In Goa, the two of them grow closer and Karen notices this. Viren realises he has fallen in love with Aditi – however, preparations for his own wedding with Karen are already underway; things get more complicated as he fought very hard to get engaged to Karen because she's a Christian and Viren a Hindu. Despite this, he wants to marry Aditi who has fallen in love with him, too. However, Aditi rejects him out of respect for her aunt and uncle who have engaged her to Mahesh, Aditi's on-and-off boyfriend. After several conversations, Viren finally forgets Aditi, tells the truth to Karen and gets on with his life, feeling miserable.

On the day of Aditi's engagement, Karen meets her and asks her why she is not marrying Viren, now that Viren and Karen have broken up. Karen also tells her that Viren is miserable. Her cousin overhears this conversation and convinces Aditi to elope with Viren, which she does. They apologise to their families and are accepted.

== Cast ==
- Abhay Deol as Viren Oberoi
- Ayesha Takia as Aditi Sahani
- Apoorva Jha as Karen Fernandes
- Sohrab Ardeshir as Karen's father
- Salim Shah as Damodar Malhotra, Aditi's uncle
- Rati Agnihotri as Aditi's aunt
- Sandhya Mridul as Sonal, Aditi's first cousin
- Rajendranath Zutshi as Gopal, Aditi's first cousin
- Kamlesh Gill as Aditi's grandmother
- Suresh Oberoi as Mr. Nirmal Oberoi, Viren's father
- Lushin Dubey as Viren's mother
- Manish Choudhary as Naren, Viren's brother
- Ayesha Jhulka as Namita, Viren's sister-in-law
- Vijay Maurya as Shiva, Viren's friend

==Music==
Songs in order of appearance in the film.

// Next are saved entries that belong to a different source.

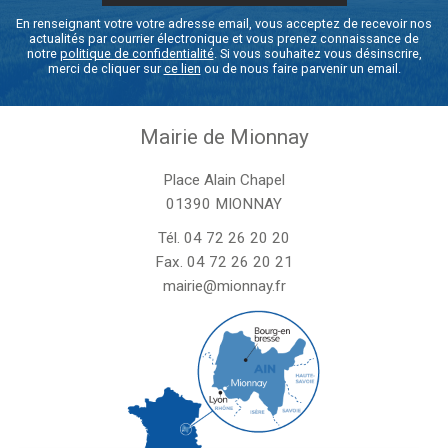
En renseignant votre votre adresse email, vous acceptez de recevoir nos
actualités par courrier électronique et vous prenez connaissance de
notre
politique de confidentialité
. Si vous souhaitez vous désinscrire,
merci de cliquer sur
ce lien
ou de nous faire parvenir un email.
Mairie de Mionnay
Place Alain Chapel
01390 MIONNAY
Tél.
04 72 26 20 20
Fax. 04 72 26 20 21
mairie@mionnay.fr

| Title | Singer(s) | Lyricist |
|---|---|---|
| "Zindagi" | Sonu Nigam, Sunidhi Chauhan, Lalit Bhushan | Irshad Kamil |
| "Abhi Abhi Mere Dil Mein" | Sonu Nigam, Sunidhi Chauhan, Kunal Ganjawala | Subrat Sinha |
| "Main Seedhe Saadhe Dhang Se" | KK | Irshad Kamil |
| "Mera Tumhara Kya Rishta Hai" | Sandesh Shandilya | Subrat Sinha |
| "Socha Na Tha" | Sadhana Sargam, Sandesh Shandilya | Irshad Kamil |
| "Na Sahi" | Sandesh Shandilya | Irshad Kamil |
| "O Yara Rab Rus Jane De" | Sonu Nigam, Sanjivani | Irshad Kamil |

== Reception ==
Jaspreet Pandohar of BBC gave the film 3 out of 5 stars, and wrote, "Ali's dialogue and direction is equally engaging and avoids the kind of clichés commonly found in such sugarcoated Bollywood romances". Patcy N of Rediff.com wrote, "The script is good, and the dialogues are nice. The music includes light hummable songs which are choreographed well. Overall, Socha Na Tha is worth a watch." Kaveree Bamzai of India Today also gave the film a positive review, praising the characters and calling the film "surprisingly hip."